This technique is for generating one or more fundamental images used to train a neural network (NN), which saves the long process of collecting real data. Instead of actual images captured by the system and having to annotate the data to train the neural network, these systems/methods/techniques avoid the need for test drives of one more or move vehicles 22. By using synthetic images that have been modified by the optical aberration information—i.e., point spread function (PSF)—the systems can generate more realistic images with the added benefit that since it is synthetic no further annotation efforts are needed. The synthetic data contains all the information—labels or identification of the object and location in 3D space automatically—by the nature in how synthetic data is generated. This information is then used to train the neural network.

Ray tracing can also be used to trace the path of sound waves in a similar fashion to light waves, making it a viable option for more immersive sound design in video games by rendering realistic reverberation and echoes. In fact, any physical wave or particle phenomenon with approximately linear motion can be simulated with ray tracing. Aberrations may be a departure from what is normal, usual, or expected, typically one that is unwelcome.
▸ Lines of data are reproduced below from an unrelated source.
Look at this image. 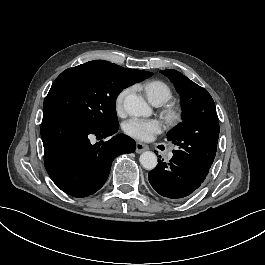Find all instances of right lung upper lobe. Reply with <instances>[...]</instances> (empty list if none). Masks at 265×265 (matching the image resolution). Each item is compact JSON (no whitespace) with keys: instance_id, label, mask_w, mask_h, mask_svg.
<instances>
[{"instance_id":"right-lung-upper-lobe-1","label":"right lung upper lobe","mask_w":265,"mask_h":265,"mask_svg":"<svg viewBox=\"0 0 265 265\" xmlns=\"http://www.w3.org/2000/svg\"><path fill=\"white\" fill-rule=\"evenodd\" d=\"M144 72H146V71H144ZM152 75V73L151 72H146V78H148V77H150Z\"/></svg>"}]
</instances>
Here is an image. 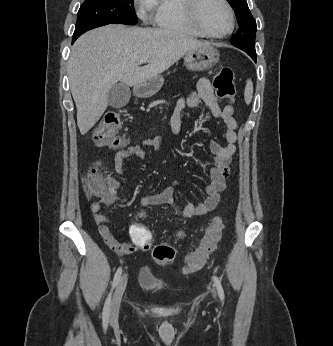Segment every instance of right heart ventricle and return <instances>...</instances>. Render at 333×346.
Wrapping results in <instances>:
<instances>
[{"mask_svg":"<svg viewBox=\"0 0 333 346\" xmlns=\"http://www.w3.org/2000/svg\"><path fill=\"white\" fill-rule=\"evenodd\" d=\"M154 21L164 30L200 36L188 20L183 0H159Z\"/></svg>","mask_w":333,"mask_h":346,"instance_id":"obj_1","label":"right heart ventricle"}]
</instances>
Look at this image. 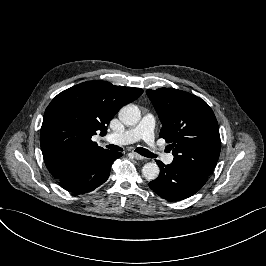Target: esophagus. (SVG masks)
<instances>
[{"instance_id": "34e87169", "label": "esophagus", "mask_w": 266, "mask_h": 266, "mask_svg": "<svg viewBox=\"0 0 266 266\" xmlns=\"http://www.w3.org/2000/svg\"><path fill=\"white\" fill-rule=\"evenodd\" d=\"M133 155H134L135 159H137V160H145V157H143L142 155H140L136 152H133Z\"/></svg>"}]
</instances>
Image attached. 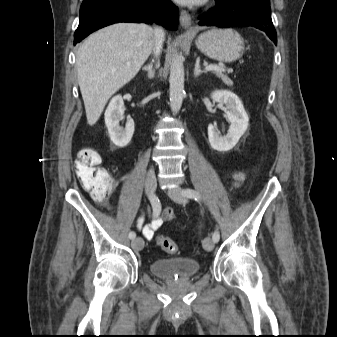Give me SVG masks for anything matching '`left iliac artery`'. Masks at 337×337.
<instances>
[{
	"label": "left iliac artery",
	"instance_id": "obj_1",
	"mask_svg": "<svg viewBox=\"0 0 337 337\" xmlns=\"http://www.w3.org/2000/svg\"><path fill=\"white\" fill-rule=\"evenodd\" d=\"M183 195L188 197V198H191V199H194L196 201H199L200 200V195L198 192H196L194 189H191V188H187V189H184L183 190ZM212 239L214 242H218L219 239H220V233L218 230H215L213 235H212Z\"/></svg>",
	"mask_w": 337,
	"mask_h": 337
}]
</instances>
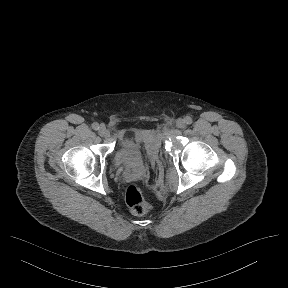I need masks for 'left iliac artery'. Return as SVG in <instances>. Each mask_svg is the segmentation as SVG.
Masks as SVG:
<instances>
[{
  "mask_svg": "<svg viewBox=\"0 0 288 288\" xmlns=\"http://www.w3.org/2000/svg\"><path fill=\"white\" fill-rule=\"evenodd\" d=\"M185 122L186 124H191L192 123V118L190 116L185 117Z\"/></svg>",
  "mask_w": 288,
  "mask_h": 288,
  "instance_id": "1",
  "label": "left iliac artery"
}]
</instances>
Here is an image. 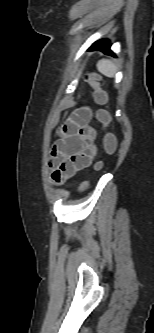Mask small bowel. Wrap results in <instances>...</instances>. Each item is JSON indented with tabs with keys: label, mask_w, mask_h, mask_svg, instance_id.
<instances>
[{
	"label": "small bowel",
	"mask_w": 154,
	"mask_h": 333,
	"mask_svg": "<svg viewBox=\"0 0 154 333\" xmlns=\"http://www.w3.org/2000/svg\"><path fill=\"white\" fill-rule=\"evenodd\" d=\"M92 115L87 107L77 109L61 128L60 138L52 147L49 161L54 184H63L92 165L97 154V132L90 125Z\"/></svg>",
	"instance_id": "c3829d8e"
}]
</instances>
FIG. 2 is a schematic flow chart diagram of a method 100, or methods, for simulating images with aberrations based on ray tracing. One or more of the methods described herein may be executed by the controller 20, including the non-transitory computer-readable storage medium, or other structures or equipment recognizable to skilled artisans. All steps described herein may be optional, in addition to those explicitly stated as such, and all steps described may be reordered or removed. Any of the methods described herein may store the data in the centralized location 14 via the connectivity system 10.

Vehicle 22 is shown in FIG. 1, but there may be other vehicles 22 that are not shown. An imaging sensor 24 is shown in FIG. 1, highly schematically, and note the imaging sensor 24 may be located in any location of the vehicle 22. The imaging sensor 24 may be any of the types listed, or as would be recognized by those having ordinary skill in the arts, including, without limitation: image sensors, radar sensors, LiDAR sensors, GPS sensors, and/or ultrasonic sensors. The imaging sensors 24 may include embedded MEMS technology or other technologies recognizable to those having ordinary skill in the arts.

FIG. 1 schematically demonstrates sensor capture lines 26. These may be used to capture a scene 28. Note that the scene 28 may be composed of many elements, both real and modified, as would be recognizable to those having ordinary skill in the arts. Note that the scene 28 may include one or more humans 30.

Step 110: START. At step 110 the method 100 initializes or starts. Method 100 may begin operation when called upon by one or more controllers 20, may be constantly running, or may be looping iteratively.

Step 112: FEEDING A RAY-TRACING SIMULATOR WITH SOME SYNTHETIC IMPULSE IMAGES/SCENES. At step 112, method 100 feeds the ray-tracing simulator with some synthetic impulse images/scenes.

Skilled artisans will recognize how the ray-tracing simulator may be fed with one or more synthetic images. This may include, without limitation, producing one or more plane images—or source images—which may be used to produce one or more generated synthetic imageries. This includes, without limitation, generating synthetic impulse scenes data that, generally, assumes perfect optical performance, and translating the synthetic scene that mimics the real world with three-dimensional (3D) objects distributed randomly in a 3D space to be mapped to a two-dimensional (2D) image. The plane images may be stacked to create a three-dimensional space.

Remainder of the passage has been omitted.